**Work item**.
The expected reply is all of the data, returned exactly.

**Dataset entries**.

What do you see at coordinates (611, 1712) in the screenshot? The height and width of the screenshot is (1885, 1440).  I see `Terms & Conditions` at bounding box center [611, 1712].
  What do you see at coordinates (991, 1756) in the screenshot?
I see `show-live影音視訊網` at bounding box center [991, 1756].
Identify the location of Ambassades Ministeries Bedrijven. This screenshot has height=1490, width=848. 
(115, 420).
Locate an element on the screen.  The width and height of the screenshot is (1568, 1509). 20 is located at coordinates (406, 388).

**Result**.
What do you see at coordinates (611, 1712) in the screenshot? The height and width of the screenshot is (1885, 1440).  I see `Terms & Conditions` at bounding box center [611, 1712].
  What do you see at coordinates (991, 1756) in the screenshot?
I see `show-live影音視訊網` at bounding box center [991, 1756].
Identify the location of Ambassades Ministeries Bedrijven. This screenshot has height=1490, width=848. 
(115, 420).
Locate an element on the screen.  The width and height of the screenshot is (1568, 1509). 20 is located at coordinates (406, 388).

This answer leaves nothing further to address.